● **WHAT YOU ARE ASKED TO DO**: All lines in the entries below that hold "Mackay" make up the answer.

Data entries
++++++++
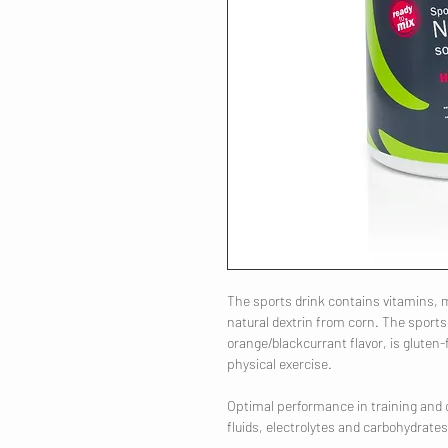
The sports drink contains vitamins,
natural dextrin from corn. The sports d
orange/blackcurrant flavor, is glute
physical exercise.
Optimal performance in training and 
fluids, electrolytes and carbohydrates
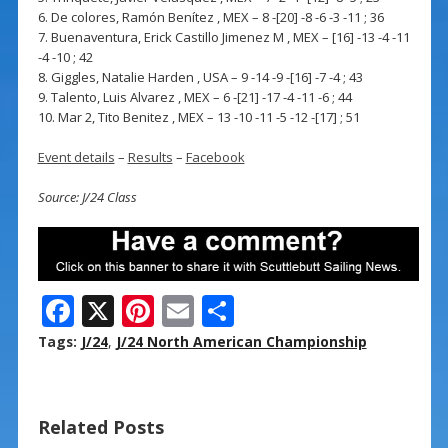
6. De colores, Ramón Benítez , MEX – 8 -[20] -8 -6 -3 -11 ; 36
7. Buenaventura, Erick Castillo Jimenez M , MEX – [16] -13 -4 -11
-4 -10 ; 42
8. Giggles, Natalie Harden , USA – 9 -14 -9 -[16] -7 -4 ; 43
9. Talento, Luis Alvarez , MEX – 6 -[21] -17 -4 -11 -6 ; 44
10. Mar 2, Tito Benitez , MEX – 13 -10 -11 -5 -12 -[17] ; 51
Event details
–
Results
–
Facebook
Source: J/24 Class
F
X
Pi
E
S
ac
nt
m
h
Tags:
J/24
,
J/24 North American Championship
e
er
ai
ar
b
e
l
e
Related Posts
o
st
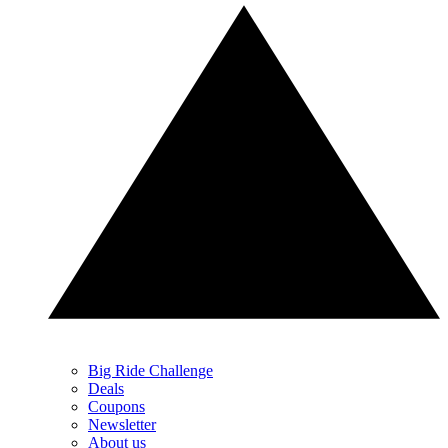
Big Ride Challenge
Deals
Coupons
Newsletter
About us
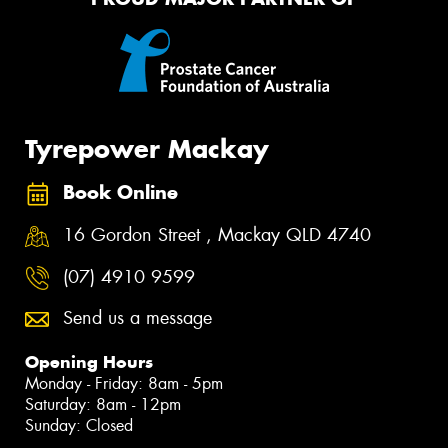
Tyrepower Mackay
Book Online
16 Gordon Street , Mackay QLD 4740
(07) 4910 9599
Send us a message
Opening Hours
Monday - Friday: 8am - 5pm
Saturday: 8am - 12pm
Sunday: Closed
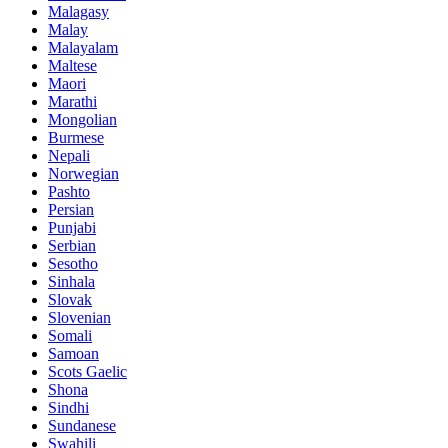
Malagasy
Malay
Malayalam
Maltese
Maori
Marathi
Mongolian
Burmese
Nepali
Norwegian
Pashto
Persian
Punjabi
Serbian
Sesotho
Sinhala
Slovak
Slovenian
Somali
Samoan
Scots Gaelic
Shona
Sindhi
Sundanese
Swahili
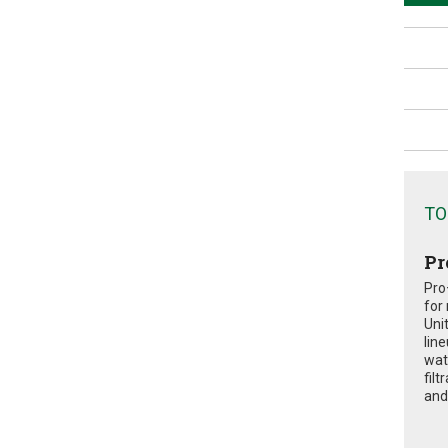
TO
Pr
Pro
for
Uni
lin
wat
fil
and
++++++++
● **RESPONSE**:
Tyrepower Mackay
16 Gordon Street , Mackay QLD 4740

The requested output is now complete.